DOVE PUÒ INCIDERE OVALLE SANTOS NELLE DUE PARTITE
Contro El Salvador (26 marzo). Con un avversario che alterna blocco medio e ripartenze, un esterno sinistro/terzino mancino come Ovalle può essere utile in due modi: 1) in fase di uscita bassa, dando linea di passaggio sicura al centrale e creando superiorità con conduzioni progressive; 2) in rifinitura laterale, alzando il baricentro in catena sinistra per cross tesi attacco-primo palo o traversoni a rimorchio. Se la «Selecta» sceglierà una pressione più coraggiosa, la pulizia del primo controllo e la capacità di attaccare il corridoio esterno saranno decisive per rompere il primo pressing. Contro Cuba (29 marzo). Squadra spesso verticale, con duelli fisici e ricerca rapida della seconda palla. In gare così, gli esterni difensivi devono scegliere bene: accorciare aggressivi sul portatore o proteggere la profondità. Per Ovalle, la prova sarà nella lettura delle traiettorie lunghe e nella gestione delle diagonali difensive, soprattutto quando la linea si alza per accorciare. Nelle transizioni a favore, la rifinitura dal lato debole può diventare fattore, specie su cross arretrati dalla destra.

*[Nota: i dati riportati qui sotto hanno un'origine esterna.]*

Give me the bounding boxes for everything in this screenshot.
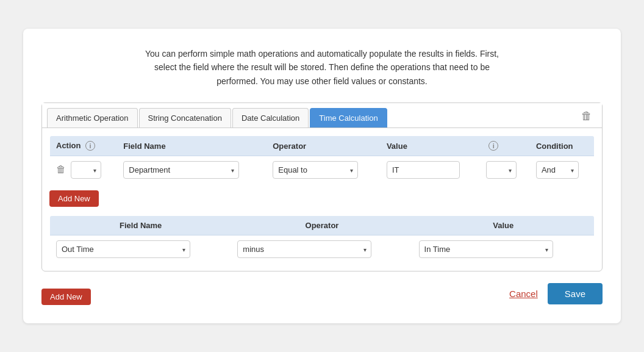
value-info-wrapper: ▾ [486, 161, 517, 179]
op-field-name-header: Field Name [50, 216, 232, 235]
field-name-wrapper: Department ▾ [123, 161, 239, 179]
value-info-select[interactable] [486, 161, 517, 179]
tabs-body: Action i Field Name Operator Value i Con… [42, 128, 602, 271]
cancel-button[interactable]: Cancel [509, 289, 538, 299]
op-field-name-select[interactable]: Out Time [56, 240, 190, 258]
op-operator-header: Operator [231, 216, 412, 235]
op-value-cell: In Time ▾ [413, 235, 595, 264]
value-cell [381, 156, 480, 184]
operator-header: Operator [267, 136, 381, 156]
row-delete-icon[interactable]: 🗑 [56, 164, 66, 174]
action-table-row: 🗑 ▾ Department [50, 156, 595, 184]
action-info-icon[interactable]: i [85, 141, 95, 151]
value-info-cell: ▾ [480, 156, 530, 184]
tab-arithmetic[interactable]: Arithmetic Operation [47, 108, 138, 128]
op-value-wrapper: In Time ▾ [419, 240, 553, 258]
op-operator-cell: minus plus ▾ [231, 235, 412, 264]
tabs-header: Arithmetic Operation String Concatenatio… [42, 103, 602, 128]
add-new-button[interactable]: Add New [49, 190, 99, 207]
action-dropdown[interactable] [71, 161, 101, 179]
operator-select[interactable]: Equal to [273, 161, 358, 179]
action-delete-cell: 🗑 ▾ [50, 156, 118, 184]
field-name-select[interactable]: Department [123, 161, 239, 179]
description: You can perform simple math operations a… [41, 47, 603, 88]
operator-cell: Equal to ▾ [267, 156, 381, 184]
delete-top-icon[interactable]: 🗑 [581, 110, 592, 123]
value-input[interactable] [387, 161, 460, 179]
op-operator-wrapper: minus plus ▾ [237, 240, 371, 258]
tab-date-calculation[interactable]: Date Calculation [232, 108, 309, 128]
value-info-icon[interactable]: i [488, 141, 498, 151]
value-header: Value [381, 136, 480, 156]
add-new-bottom-button[interactable]: Add New [41, 289, 91, 305]
operator-wrapper: Equal to ▾ [273, 161, 358, 179]
op-field-name-cell: Out Time ▾ [50, 235, 232, 264]
condition-select[interactable]: And Or [536, 161, 579, 179]
operation-table: Field Name Operator Value Out Time ▾ [49, 215, 595, 264]
condition-wrapper: And Or ▾ [536, 161, 579, 179]
op-table-row: Out Time ▾ minus plus ▾ [50, 235, 595, 264]
save-button[interactable]: Save [548, 283, 603, 304]
footer-actions: Add New Cancel Save [41, 282, 603, 305]
condition-header: Condition [530, 136, 595, 156]
action-header: Action i [50, 136, 118, 156]
op-operator-select[interactable]: minus plus [237, 240, 371, 258]
main-card: You can perform simple math operations a… [23, 29, 621, 323]
op-field-name-wrapper: Out Time ▾ [56, 240, 190, 258]
value-info-header: i [480, 136, 530, 156]
action-table: Action i Field Name Operator Value i Con… [49, 135, 595, 184]
tabs-container: Arithmetic Operation String Concatenatio… [41, 102, 603, 271]
tab-time-calculation[interactable]: Time Calculation [310, 108, 387, 128]
field-name-cell: Department ▾ [117, 156, 267, 184]
field-name-header: Field Name [117, 136, 267, 156]
op-value-select[interactable]: In Time [419, 240, 553, 258]
tab-string-concatenation[interactable]: String Concatenation [139, 108, 231, 128]
op-value-header: Value [413, 216, 595, 235]
condition-cell: And Or ▾ [530, 156, 595, 184]
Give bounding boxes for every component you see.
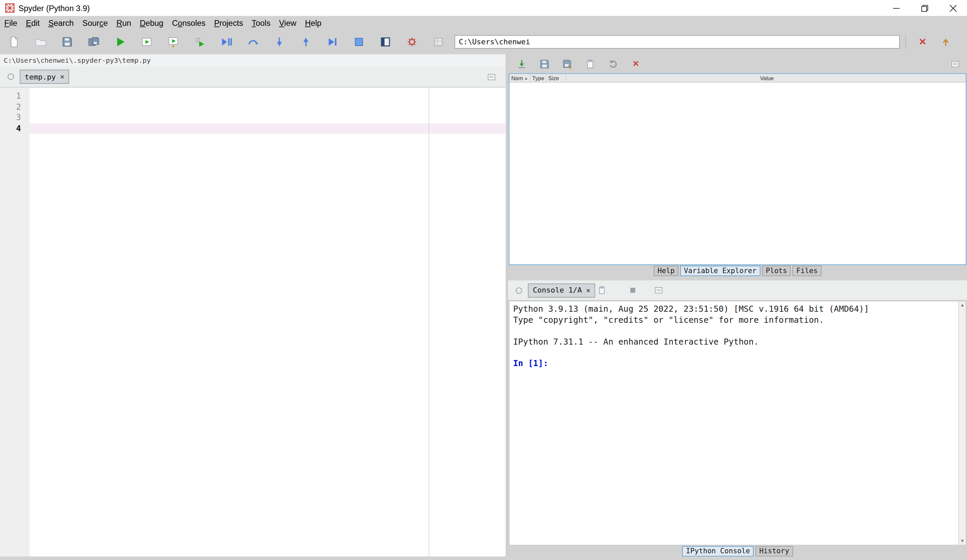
tab-ipython-console[interactable]: IPython Console	[682, 545, 754, 556]
maximize-pane-icon	[380, 36, 392, 48]
options-menu-icon	[487, 72, 496, 81]
save-all-button[interactable]	[83, 31, 104, 52]
column-header-name[interactable]: Nam ▲	[509, 74, 530, 82]
tab-close-icon[interactable]: ✕	[586, 286, 590, 294]
menu-tools[interactable]: Tools	[248, 17, 275, 29]
preferences-button[interactable]	[401, 31, 422, 52]
scroll-up-icon[interactable]: ▲	[961, 301, 964, 309]
column-header-type[interactable]: Type	[530, 74, 546, 82]
maximize-restore-button[interactable]	[910, 0, 939, 16]
tab-plots[interactable]: Plots	[762, 265, 791, 276]
variable-explorer-pane: ✕ Nam ▲	[508, 54, 967, 276]
close-icon	[949, 5, 956, 12]
preferences-icon	[406, 36, 418, 48]
browse-tabs-icon	[7, 73, 15, 81]
browse-tabs-button[interactable]	[512, 283, 525, 297]
run-selection-button[interactable]	[190, 31, 210, 52]
minimize-icon	[893, 5, 899, 12]
tab-files[interactable]: Files	[793, 265, 822, 276]
working-directory-input[interactable]	[455, 35, 900, 49]
menu-consoles[interactable]: Consoles	[168, 17, 210, 29]
step-into-button[interactable]	[269, 31, 290, 52]
save-data-button[interactable]	[536, 56, 553, 72]
debug-file-button[interactable]	[216, 31, 237, 52]
horizontal-splitter[interactable]	[508, 276, 967, 280]
status-bar	[0, 557, 967, 560]
stop-debug-button[interactable]	[348, 31, 369, 52]
editor-pane: C:\Users\chenwei\.spyder-py3\temp.py tem…	[0, 54, 506, 557]
browse-tabs-icon	[515, 286, 523, 294]
menu-debug[interactable]: Debug	[135, 17, 168, 29]
import-data-icon	[516, 58, 527, 69]
minimize-button[interactable]	[882, 0, 910, 16]
column-header-value[interactable]: Value	[566, 74, 965, 82]
main-toolbar: ✕	[0, 30, 967, 54]
menu-view[interactable]: View	[275, 17, 300, 29]
variable-table-body[interactable]	[509, 82, 965, 264]
environment-button[interactable]	[428, 31, 449, 52]
maximize-pane-button[interactable]	[375, 31, 396, 52]
remove-variable-button[interactable]: ✕	[627, 56, 644, 72]
browse-directory-button[interactable]: ✕	[914, 33, 931, 50]
run-cell-advance-icon	[167, 36, 180, 48]
save-data-as-button[interactable]	[559, 56, 576, 72]
ipython-console-output[interactable]: Python 3.9.13 (main, Aug 25 2022, 23:51:…	[509, 301, 966, 545]
paste-data-button[interactable]	[582, 56, 599, 72]
console-line: IPython 7.31.1 -- An enhanced Interactiv…	[513, 336, 957, 347]
menu-help[interactable]: Help	[300, 17, 326, 29]
run-cell-button[interactable]	[136, 31, 157, 52]
tab-close-icon[interactable]: ✕	[60, 73, 64, 81]
menu-search[interactable]: Search	[44, 17, 78, 29]
variable-table[interactable]: Nam ▲ Type Size Value	[509, 74, 966, 265]
step-over-button[interactable]	[243, 31, 263, 52]
column-header-size[interactable]: Size	[546, 74, 566, 82]
step-over-icon	[247, 36, 259, 48]
editor-tab-temp-py[interactable]: temp.py ✕	[20, 70, 69, 84]
scroll-down-icon[interactable]: ▼	[961, 537, 964, 545]
console-line: Type "copyright", "credits" or "license"…	[513, 315, 957, 326]
tab-help[interactable]: Help	[654, 265, 678, 276]
refresh-icon	[607, 58, 619, 69]
import-data-button[interactable]	[513, 56, 530, 72]
column-name-label: Nam	[512, 75, 523, 81]
run-icon	[114, 36, 127, 48]
vertical-splitter[interactable]	[506, 54, 508, 557]
code-area[interactable]	[30, 87, 506, 557]
tab-variable-explorer[interactable]: Variable Explorer	[680, 265, 760, 276]
open-file-button[interactable]	[30, 31, 51, 52]
interrupt-kernel-icon	[629, 286, 637, 295]
continue-execution-button[interactable]	[322, 31, 343, 52]
line-number: 3	[0, 112, 30, 123]
menu-projects[interactable]: Projects	[210, 17, 248, 29]
step-out-button[interactable]	[295, 31, 316, 52]
code-editor[interactable]: 1 2 3 4	[0, 87, 506, 557]
current-line-highlight	[30, 123, 506, 133]
save-file-button[interactable]	[57, 31, 78, 52]
menu-run[interactable]: Run	[112, 17, 136, 29]
inspect-object-button[interactable]	[595, 283, 609, 297]
editor-tab-bar: temp.py ✕	[0, 66, 506, 87]
console-scrollbar[interactable]: ▲ ▼	[958, 301, 965, 545]
main-area: C:\Users\chenwei\.spyder-py3\temp.py tem…	[0, 54, 967, 557]
new-file-button[interactable]	[4, 31, 25, 52]
title-bar: Spyder (Python 3.9)	[0, 0, 967, 16]
menu-source[interactable]: Source	[78, 17, 112, 29]
tab-history[interactable]: History	[756, 545, 793, 556]
refresh-variables-button[interactable]	[604, 56, 622, 72]
console-tab[interactable]: Console 1/A ✕	[528, 283, 595, 297]
browse-tabs-button[interactable]	[4, 70, 17, 83]
sort-ascending-icon: ▲	[524, 76, 528, 80]
parent-directory-button[interactable]	[937, 33, 954, 50]
run-file-button[interactable]	[110, 31, 130, 52]
run-cell-advance-button[interactable]	[163, 31, 184, 52]
interrupt-kernel-button[interactable]	[626, 283, 639, 297]
console-line	[513, 347, 957, 358]
close-button[interactable]	[939, 0, 967, 16]
menu-file[interactable]: File	[0, 17, 21, 29]
variable-table-header: Nam ▲ Type Size Value	[509, 74, 965, 82]
editor-options-button[interactable]	[485, 70, 498, 83]
variable-explorer-options-button[interactable]	[949, 57, 962, 71]
console-options-button[interactable]	[652, 283, 665, 297]
step-out-icon	[300, 36, 312, 48]
menu-edit[interactable]: Edit	[21, 17, 44, 29]
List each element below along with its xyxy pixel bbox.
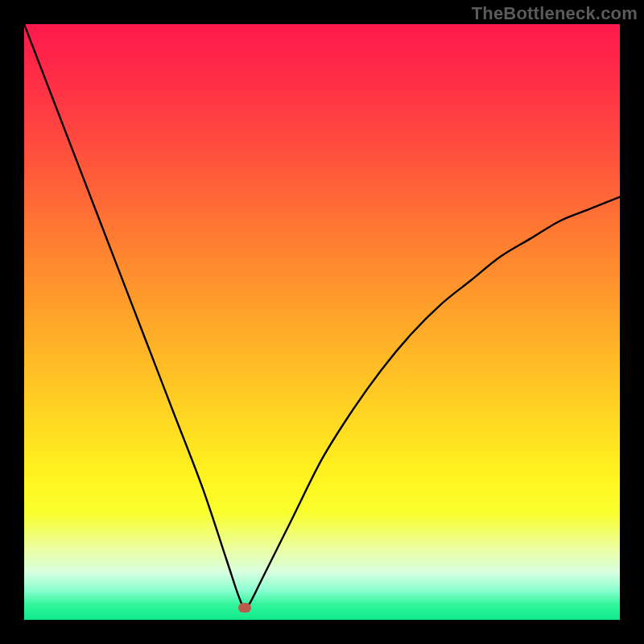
plot-area <box>24 24 620 620</box>
watermark-text: TheBottleneck.com <box>472 3 638 24</box>
optimal-marker <box>238 603 251 613</box>
curve-svg <box>24 24 620 620</box>
chart-frame: TheBottleneck.com <box>0 0 644 644</box>
bottleneck-curve <box>24 24 620 609</box>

CONCLUSIONE: L'ISTANTE IN CUI IL PERCORSO CAMBIA PENDENZA
Ci sono momenti in cui le coordinate di una carriera cambiano pendenza. Per Alessandro Ovalle Santos, 20 anni, mancino, rossonero del Sant’Angelo, questo è uno di quei momenti. La chiamata in Nazionale maggiore della Repubblica Dominicana non garantisce scorciatoie, ma apre una porta concreta: due partite in quattro giorni, contro avversari veri, in uno stadio caldo, dentro un format che chiede intensità, ordine e personalità. È il tipo di banco di prova che non si dimentica. E che, a volte, fa la differenza tra un buon prospetto e un giocatore pronto a stare in certe partite.